Psoriatic arthritis inscription on a piece of paper

If you have psoriasis, you are already familiar with the effects that an auto-immune condition can have on your body. In the case of psoriasis, your immune system, designed to protect your body from any foreign invaders when working properly, is inaccurately seeing your skin as “foreign” and attacks by causing inflammation, leading to the skin lesions of psoriasis. That same inflammatory process causing the skin problems can also affect your musculoskeletal system resulting in inflammation of joints, tendons, and ligaments.

Symptoms of Psoriatic Arthritis

According to the National Psoriasis Foundation, one in three people with psoriasis will develop psoriatic arthritis.

How do you know if you might be one of them?

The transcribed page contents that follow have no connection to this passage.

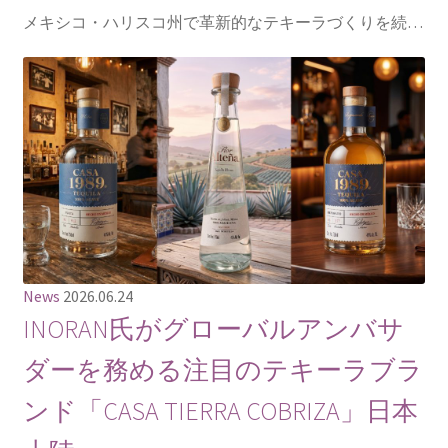
メキシコ・ハリスコ州で革新的なテキーラづくりを続…
News
2026.06.24
INORAN氏がグローバルアンバサ
ダーを務める注目のテキーラブラ
ンド「CASA TIERRA COBRIZA」日本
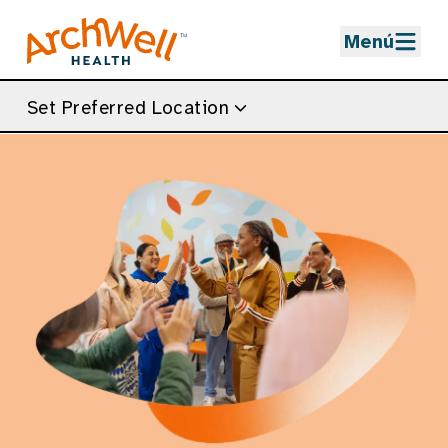
Skip to Main Content
Menú
Set Preferred Location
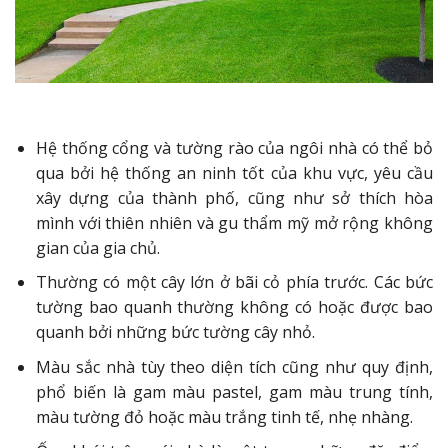
Hệ thống cổng và tường rào của ngôi nhà có thể bỏ
qua bởi hệ thống an ninh tốt của khu vực, yêu cầu
xây dựng của thành phố, cũng như sở thích hòa
mình với thiên nhiên và gu thẩm mỹ mở rộng không
gian của gia chủ.
Thường có một cây lớn ở bãi cỏ phía trước. Các bức
tường bao quanh thường không có hoặc được bao
quanh bởi những bức tường cây nhỏ.
Màu sắc nhà tùy theo diện tích cũng như quy định,
phổ biến là gam màu pastel, gam màu trung tính,
màu tường đỏ hoặc màu trắng tinh tế, nhẹ nhàng.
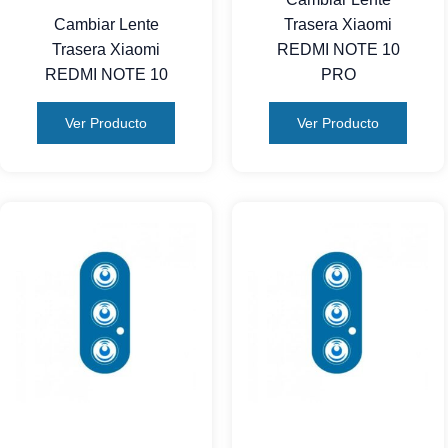
Cambiar Lente
Trasera Xiaomi
Trasera Xiaomi
REDMI NOTE 10
REDMI NOTE 10
PRO
Ver Producto
Ver Producto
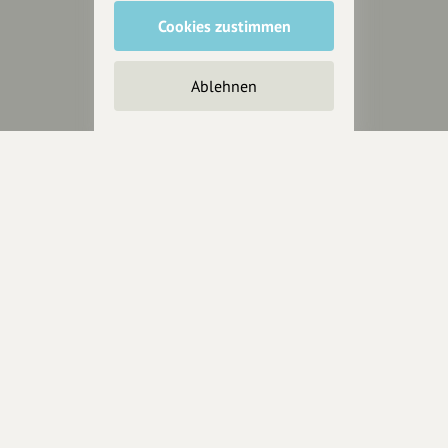
Cookies zustimmen
Inhalte vorschlagen
Ablehnen
Jetzt unterstützen
Wir können leider keine
Spendenquittung ausstellen.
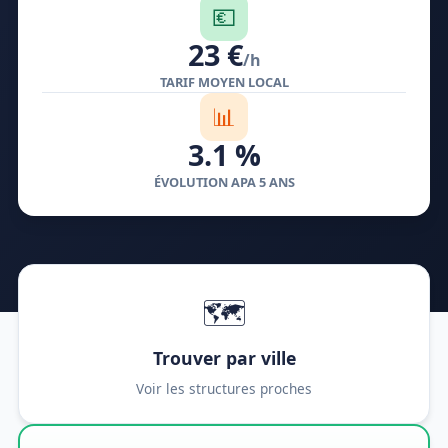
💶
23 €
/h
TARIF MOYEN LOCAL
📊
3.1 %
ÉVOLUTION APA 5 ANS
🗺️
Trouver par ville
Voir les structures proches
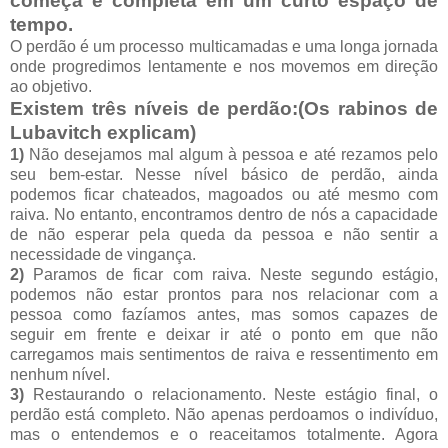
começa e completa em um curto espaço de
tempo.
O perdão é um processo multicamadas e uma longa jornada
onde progredimos lentamente e nos movemos em direção
ao objetivo.
Existem três níveis de perdão:(Os rabinos de
Lubavitch explicam)
1)
Não desejamos mal algum à pessoa e até rezamos pelo
seu bem-estar. Nesse nível básico de perdão, ainda
podemos ficar chateados, magoados ou até mesmo com
raiva. No entanto, encontramos dentro de nós a capacidade
de não esperar pela queda da pessoa e não sentir a
necessidade de vingança.
2)
Paramos de ficar com raiva. Neste segundo estágio,
podemos não estar prontos para nos relacionar com a
pessoa como fazíamos antes, mas somos capazes de
seguir em frente e deixar ir até o ponto em que não
carregamos mais sentimentos de raiva e ressentimento em
nenhum nível.
3)
Restaurando o relacionamento. Neste estágio final, o
perdão está completo. Não apenas perdoamos o indivíduo,
mas o entendemos e o reaceitamos totalmente. Agora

Some common symptoms of psoriatic arthritis include:

  • Pain, stiffness, swelling, throbbing, or tenderness in one or more joints
  • Tenderness, pain, and swelling over tendons
  • Reduced range of motion
  • Fatigue and especially morning tiredness and stiffness
  • Nail changes such as separating from the nail bed or pitting
  • Redness or pain in the eye
  • Sausage digits”—the medical term for this is dactylitis, which means swelling of an entire finger or toe, including the joints, tendons, and ligaments.

It’s important to note that these symptoms can occur gradually or suddenly. They may be mild or severe and do not necessarily correlate to the severity of your psoriasis.

Talk to Your Doctor About Joint Discomfort

If you’ve noticed changes in how your joints feel or have any of the above symptoms, you’ll want to discuss them with your rheumatologist or the physician currently treating your psoriasis. Although there is no definitive diagnostic test for psoriatic arthritis, your doctor can arrive at a diagnosis through a combination of a physical examination, your medical history, and possibly through blood tests and imaging studies such as an MRI or X-rays.

It’s important that you don’t put off getting potential symptoms of psoriatic arthritis evaluated and treated. Left untreated, this can permanently damage joints and tendons and cause long-term disability.